Papers in hand, he came ready to answer questions on the decisions he made during the pandemic that directly impacted children.
The biggest one was on school closures.
The responsibility for all the decisions made were his, the former prime minister began, apologising for the things he got wrong.
Closing schools for him was a "personal horror" and a "nightmare idea".
"I thought it would have done a lot of damage to people to the life chances of people," he said.
But it seemed like the only option at the time.
Many of the questions he was asked on Tuesday were on the planning that went into the shutting of schools.
Over the last few weeks, the inquiry has heard plenty of criticism of the fact that the plan to close schools was not pulled together until the night before it was announced in March 2020.

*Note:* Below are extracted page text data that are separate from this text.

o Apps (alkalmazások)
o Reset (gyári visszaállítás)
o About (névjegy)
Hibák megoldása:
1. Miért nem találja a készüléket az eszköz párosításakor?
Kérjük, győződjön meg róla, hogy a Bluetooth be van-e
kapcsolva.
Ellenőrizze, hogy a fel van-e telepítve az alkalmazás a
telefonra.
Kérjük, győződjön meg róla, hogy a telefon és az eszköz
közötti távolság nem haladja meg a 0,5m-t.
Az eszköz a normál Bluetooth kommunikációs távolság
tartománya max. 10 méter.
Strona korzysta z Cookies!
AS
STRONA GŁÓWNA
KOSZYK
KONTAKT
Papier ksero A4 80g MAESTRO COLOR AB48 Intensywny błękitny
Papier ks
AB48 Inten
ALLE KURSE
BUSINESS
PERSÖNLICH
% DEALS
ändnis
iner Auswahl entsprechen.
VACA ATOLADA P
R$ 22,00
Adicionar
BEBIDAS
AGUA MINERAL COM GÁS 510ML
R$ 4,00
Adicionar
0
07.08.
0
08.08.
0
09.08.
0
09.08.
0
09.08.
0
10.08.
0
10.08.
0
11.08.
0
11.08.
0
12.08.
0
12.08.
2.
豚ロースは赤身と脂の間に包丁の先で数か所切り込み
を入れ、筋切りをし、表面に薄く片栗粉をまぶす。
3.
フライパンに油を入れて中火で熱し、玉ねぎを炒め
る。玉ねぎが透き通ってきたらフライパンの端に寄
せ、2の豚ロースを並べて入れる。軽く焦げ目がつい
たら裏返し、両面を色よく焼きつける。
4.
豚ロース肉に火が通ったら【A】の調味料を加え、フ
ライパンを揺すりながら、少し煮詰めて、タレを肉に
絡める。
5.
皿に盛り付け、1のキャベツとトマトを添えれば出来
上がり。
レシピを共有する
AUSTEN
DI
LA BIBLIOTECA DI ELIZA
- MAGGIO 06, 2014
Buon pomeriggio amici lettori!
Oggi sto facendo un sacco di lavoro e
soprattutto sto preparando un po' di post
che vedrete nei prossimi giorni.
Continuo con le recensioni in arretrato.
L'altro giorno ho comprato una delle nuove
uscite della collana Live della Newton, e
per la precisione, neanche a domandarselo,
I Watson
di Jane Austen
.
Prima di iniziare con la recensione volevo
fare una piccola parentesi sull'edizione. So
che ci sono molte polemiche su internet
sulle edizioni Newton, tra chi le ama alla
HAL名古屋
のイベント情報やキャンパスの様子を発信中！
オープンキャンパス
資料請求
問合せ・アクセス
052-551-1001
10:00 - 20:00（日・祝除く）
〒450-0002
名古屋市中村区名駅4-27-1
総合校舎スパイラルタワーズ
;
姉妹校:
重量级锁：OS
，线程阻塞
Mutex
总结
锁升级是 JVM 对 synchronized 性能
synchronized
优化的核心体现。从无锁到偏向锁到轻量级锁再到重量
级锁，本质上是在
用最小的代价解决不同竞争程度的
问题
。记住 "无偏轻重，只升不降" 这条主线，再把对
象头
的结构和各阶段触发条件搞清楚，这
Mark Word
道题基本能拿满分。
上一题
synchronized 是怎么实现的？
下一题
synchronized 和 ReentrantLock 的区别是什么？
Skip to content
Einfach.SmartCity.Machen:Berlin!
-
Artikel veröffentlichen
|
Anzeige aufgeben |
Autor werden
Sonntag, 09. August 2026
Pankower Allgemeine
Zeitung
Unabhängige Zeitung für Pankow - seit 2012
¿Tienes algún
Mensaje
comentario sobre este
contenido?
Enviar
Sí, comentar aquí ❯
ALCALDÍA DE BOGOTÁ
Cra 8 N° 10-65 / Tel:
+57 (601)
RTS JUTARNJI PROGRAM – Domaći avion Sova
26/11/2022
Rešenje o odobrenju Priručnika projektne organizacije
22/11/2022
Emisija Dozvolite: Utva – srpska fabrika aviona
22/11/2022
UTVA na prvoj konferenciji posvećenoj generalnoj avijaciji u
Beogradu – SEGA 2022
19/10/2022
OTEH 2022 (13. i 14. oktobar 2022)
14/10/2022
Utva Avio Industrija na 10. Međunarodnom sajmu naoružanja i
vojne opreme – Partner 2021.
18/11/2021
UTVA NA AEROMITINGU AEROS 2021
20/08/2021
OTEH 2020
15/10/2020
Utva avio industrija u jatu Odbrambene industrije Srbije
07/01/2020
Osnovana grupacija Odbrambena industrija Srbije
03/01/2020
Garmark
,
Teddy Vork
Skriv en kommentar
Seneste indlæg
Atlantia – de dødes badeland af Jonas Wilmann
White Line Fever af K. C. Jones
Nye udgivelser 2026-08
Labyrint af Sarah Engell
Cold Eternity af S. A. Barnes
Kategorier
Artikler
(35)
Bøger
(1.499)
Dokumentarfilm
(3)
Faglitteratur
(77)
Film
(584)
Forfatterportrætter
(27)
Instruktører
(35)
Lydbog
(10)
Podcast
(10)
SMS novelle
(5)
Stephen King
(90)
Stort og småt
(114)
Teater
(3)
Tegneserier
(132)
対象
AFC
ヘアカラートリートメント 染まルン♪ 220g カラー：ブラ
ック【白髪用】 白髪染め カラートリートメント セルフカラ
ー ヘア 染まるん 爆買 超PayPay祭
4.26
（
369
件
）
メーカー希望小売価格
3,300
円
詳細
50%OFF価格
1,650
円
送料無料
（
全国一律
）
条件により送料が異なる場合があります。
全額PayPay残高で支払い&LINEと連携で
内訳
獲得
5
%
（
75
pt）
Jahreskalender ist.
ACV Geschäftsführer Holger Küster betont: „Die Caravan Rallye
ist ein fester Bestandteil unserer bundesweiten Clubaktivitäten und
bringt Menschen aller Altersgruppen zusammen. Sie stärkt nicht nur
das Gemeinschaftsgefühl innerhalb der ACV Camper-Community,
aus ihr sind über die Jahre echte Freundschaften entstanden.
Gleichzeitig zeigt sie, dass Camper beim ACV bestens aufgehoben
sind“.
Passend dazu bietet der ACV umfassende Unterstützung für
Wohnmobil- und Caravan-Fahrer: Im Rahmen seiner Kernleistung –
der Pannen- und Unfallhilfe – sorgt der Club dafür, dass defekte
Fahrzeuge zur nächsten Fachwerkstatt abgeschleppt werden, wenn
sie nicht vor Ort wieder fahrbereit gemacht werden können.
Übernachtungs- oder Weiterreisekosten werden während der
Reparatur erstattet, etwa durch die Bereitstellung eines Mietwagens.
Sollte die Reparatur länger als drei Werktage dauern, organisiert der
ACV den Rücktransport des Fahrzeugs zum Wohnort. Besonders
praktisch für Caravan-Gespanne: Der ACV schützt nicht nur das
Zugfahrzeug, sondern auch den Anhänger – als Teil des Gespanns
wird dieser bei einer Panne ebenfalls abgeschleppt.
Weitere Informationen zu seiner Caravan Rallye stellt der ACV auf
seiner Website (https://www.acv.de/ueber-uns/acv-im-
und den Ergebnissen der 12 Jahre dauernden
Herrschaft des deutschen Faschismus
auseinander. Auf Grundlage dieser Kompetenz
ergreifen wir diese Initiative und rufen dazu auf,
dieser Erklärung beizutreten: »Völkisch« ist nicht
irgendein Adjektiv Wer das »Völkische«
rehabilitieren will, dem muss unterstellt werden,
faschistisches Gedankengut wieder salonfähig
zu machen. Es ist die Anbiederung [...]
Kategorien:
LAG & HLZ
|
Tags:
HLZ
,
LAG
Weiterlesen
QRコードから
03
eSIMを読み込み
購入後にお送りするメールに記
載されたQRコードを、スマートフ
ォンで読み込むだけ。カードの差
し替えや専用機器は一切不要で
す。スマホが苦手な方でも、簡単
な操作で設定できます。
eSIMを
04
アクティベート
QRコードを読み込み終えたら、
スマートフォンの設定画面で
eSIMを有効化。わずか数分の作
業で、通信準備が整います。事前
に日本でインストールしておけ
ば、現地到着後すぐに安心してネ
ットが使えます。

It's been called "an extraordinary dereliction of duty". The former children's commissioner described chaotic scenes around that decision-making in her own evidence to the inquiry.
The planning around school closures was vitally important, because it outlined who would be allowed in to school, who was classed as vulnerable, how free school meals would work, how remote learning would be scaled up, and plenty more besides.
When the former education secretary, Gavin Williamson, was asked questions about this last week, he said government policy was to keep schools open and all the key decisions were being taken within Number 10.
Today, Boris Johnson said he thought the Department for Education (DfE) would have picked up from discussions that were going on from February onwards that the closure of schools was a possibility. He suggested it was clear there was work to be done, and it was "surprising" there was no plan ready at the time.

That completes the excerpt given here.